• [What is expected] All lines of the entries with "беспилотный" in them must be listed.

** Record excerpts follows **

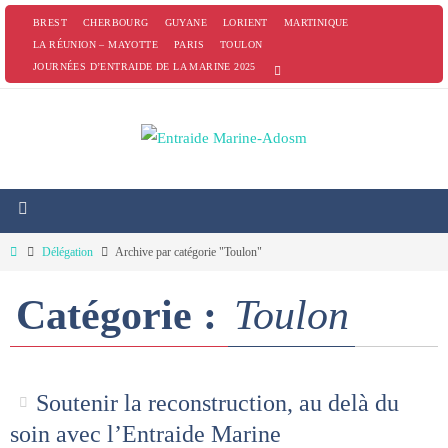
Passer
BREST
CHERBOURG
GUYANE
LORIENT
MARTINIQUE
vers
LA RÉUNION – MAYOTTE
PARIS
TOULON
JOURNÉES D’ENTRAIDE DE LA MARINE 2025
le
contenu
Home
Délégation
Archive par catégorie "Toulon"
Catégorie :
Toulon
Soutenir la reconstruction, au delà du
soin avec l’Entraide Marine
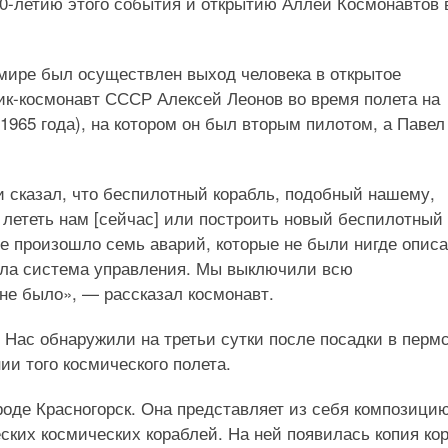
50-летию этого события и открытию Аллеи Космонавтов 
в мире был осуществлен выход человека в открытое
ик-космонавт СССР Алексей Леонов во время полета на
1965 года), на котором он был вторым пилотом, а Павел
и сказал, что беспилотный корабль, подобный нашему,
лететь нам [сейчас] или построить новый беспилотный
те произошло семь аварий, которые не были нигде опис
зала система управления. Мы выключили всю
не было», — рассказал космонавт.
 Нас обнаружили на третьи сутки после посадки в перм
ии того космического полета.
роде Красногорск. Она представляет из себя композицию
еских космических кораблей. На ней появилась копия ко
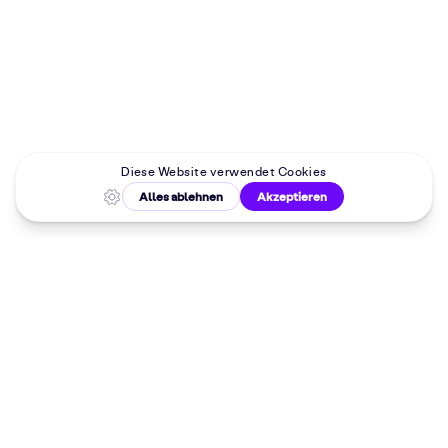
Malkurse in
deiner Nähe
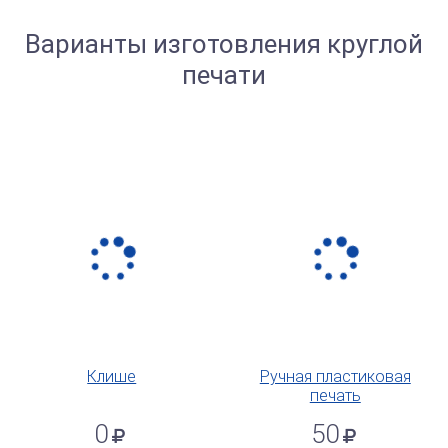
Варианты изготовления круглой
печати
Клише
Ручная пластиковая
печать
0
50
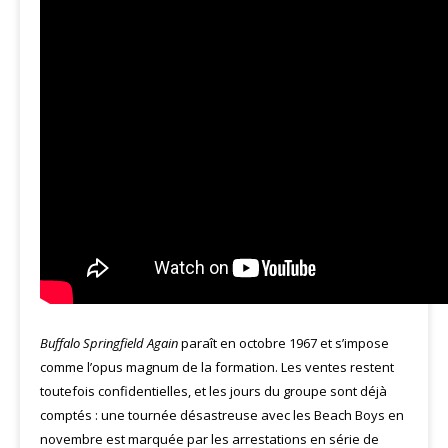
Buffalo Springfield Again
paraît en octobre 1967 et s’impose
comme l’opus magnum de la formation. Les ventes restent
toutefois confidentielles, et les jours du groupe sont déjà
comptés : une tournée désastreuse avec les Beach Boys en
novembre est marquée par les arrestations en série de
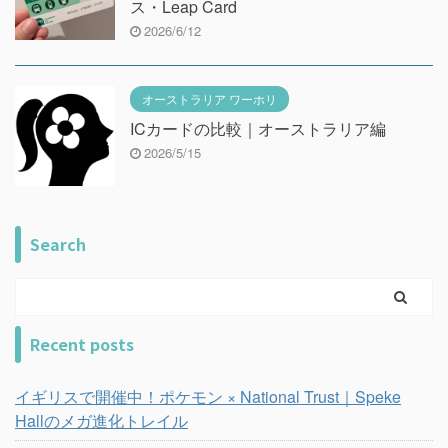
ス・Leap Card
2026/6/12
オーストラリア ワーホリ
ICカードの比較｜オーストラリア編
2026/5/15
Search
Recent posts
イギリスで開催中！ポケモン × National Trust｜Speke
Hallのメガ進化トレイル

** End of Record excerpts **

• [Exercise answer]
и сказал, что беспилотный корабль, подобный нашему,
лететь нам [сейчас] или построить новый беспилотный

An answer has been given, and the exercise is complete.